『SWING UP!!』第9話-20
「また、明日…」
日課となっているエアロバイクによるトレーニングの後、晩御飯を終え、風呂も済ませて、結花はベッドの上に横になっていた。
「また、明日…か」
うつ伏せになる形で枕を抱えて、物思いに耽っているその姿は、何処からどう見ても、乙女そのものであった。
まず思い起こしていたのは、初めて本格的に参加した、軟式野球部での練習のことだった。久しぶりにグラウンドで野球が出来たのが、何より楽しかったし、気持ちよかった、明日も練習日であるが、それが待ち遠しくて仕方がない。
次に、今日初めて会った蓬莱桜子の姿が鮮やかに蘇った。雑誌、テレビ、新聞でよく見かけた人物が、実際に目の前にいて、しかも、自分と同じ野球をしている。とても信じがたいことが、間違いなく現実としてあり、しかも、先輩としてなにくれとなく世話を焼いてくれたというのだから、これを僥倖と言わずに何とするのだろう。
そして、直接聞いたわけではないし、未確認ではあるのだが、おそらく桜子と大和とは、恋人関係にあるだろうと、結花の持つ女の勘がそう察していた。

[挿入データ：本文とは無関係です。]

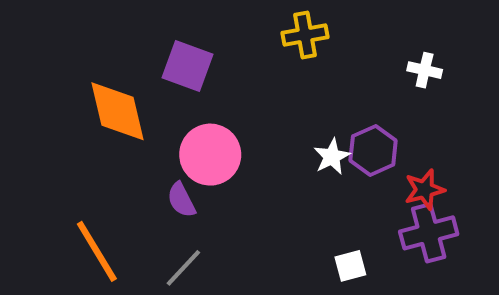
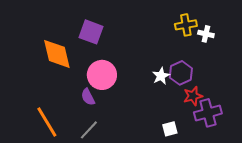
yellow cross: (305, 35) -> (186, 25), moved
red star: (425, 190) -> (193, 96), moved

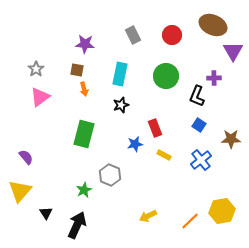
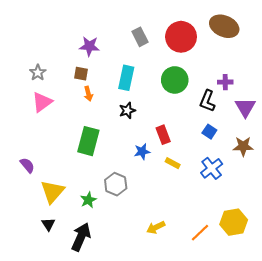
red circle: (172, 35) -> (181, 37), size x1.5
purple triangle: (233, 51) -> (245, 107), moved
yellow triangle: (20, 191) -> (53, 192), moved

名前で呼びあっているのを耳にしたし、何気ないやり取りの中に、艶めいたものも感じたからだ。
(お似合いだから、いいんだけど…)
大和のことを追いかけて、ここに来た。その大前提を覆された相手であるにもかかわらず、桜子に対して、敵愾心みたいなものは全く浮かんでこない。
「!」
そして、その理由を探ろうとしたとき、真っ先に浮かんだ顔があった。木戸航である。
(アイツとは、予備校で知り合って…)
出会ったときのことを、思い出す。
結花が双葉大学の受験を決めたとき、不得意科目である英語と古典の克服が必要となって、予備校通いをすることになった。
『(……またか)』
その初日、満員電車に揺られながら予備校のある区域の駅に向かっていた結花は、自分の太股をまさぐる感触に襲われた。痴漢にあったのである。

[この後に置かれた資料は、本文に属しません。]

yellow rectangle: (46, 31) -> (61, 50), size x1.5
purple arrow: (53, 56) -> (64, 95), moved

陸上部に所属していたこともある結花は、スレンダーな体型をしているが、特に極上の脚線美を有していた。それが原因なのかどうか判然としないが、痴漢にあうことがしょっちゅうで、その日も同じく、太股を狙われてしまったのである。
だが、結花も負けていないところで、痴漢の手を捕まえて、逆襲の一手をお見舞いすることは朝飯前にしていた。何度かそれで、痴漢を警察に突き出したこともある。
『(さて、コイツをどうとっちめてやろうか…)』
そう思い、心の中で手薬煉引いていた矢先、痴漢の手が太股から一気に尻の部分まで上ってきた。
『ひっ…!』
思いがけない性急なその動きに、結花の思考が混乱した。